▶ [WHAT IS NEEDED]: Filter the entries down to the lines containing "pessoais", and copy those lines.

▶ [TASK MATERIAL]:
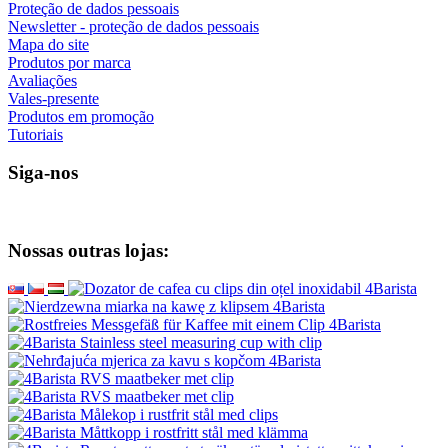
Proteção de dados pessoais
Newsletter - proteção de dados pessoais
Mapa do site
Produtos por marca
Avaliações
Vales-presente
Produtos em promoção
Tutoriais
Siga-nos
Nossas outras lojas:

--

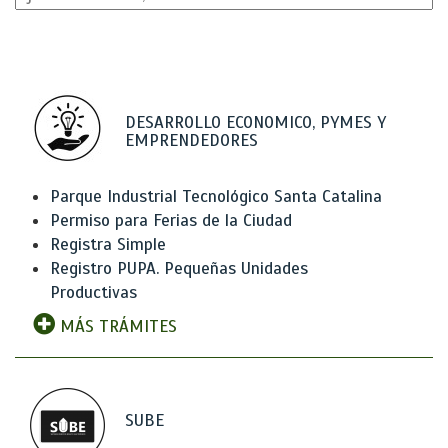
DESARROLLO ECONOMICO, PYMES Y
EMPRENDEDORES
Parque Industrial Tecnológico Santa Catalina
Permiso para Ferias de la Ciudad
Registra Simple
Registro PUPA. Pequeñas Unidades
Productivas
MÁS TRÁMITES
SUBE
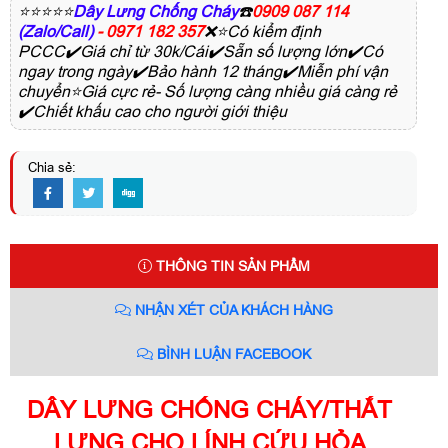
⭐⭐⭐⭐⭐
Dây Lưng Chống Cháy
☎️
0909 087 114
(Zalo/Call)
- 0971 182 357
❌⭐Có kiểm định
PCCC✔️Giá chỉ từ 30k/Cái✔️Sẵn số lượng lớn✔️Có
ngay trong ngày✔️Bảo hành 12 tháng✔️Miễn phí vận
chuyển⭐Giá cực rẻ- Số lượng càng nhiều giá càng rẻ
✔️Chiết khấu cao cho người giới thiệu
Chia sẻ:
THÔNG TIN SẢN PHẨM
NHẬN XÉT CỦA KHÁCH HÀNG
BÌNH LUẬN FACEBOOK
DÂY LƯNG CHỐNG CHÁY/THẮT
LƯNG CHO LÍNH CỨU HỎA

▶ [REPLY TO THE TASK]:
Proteção de dados pessoais
Newsletter - proteção de dados pessoais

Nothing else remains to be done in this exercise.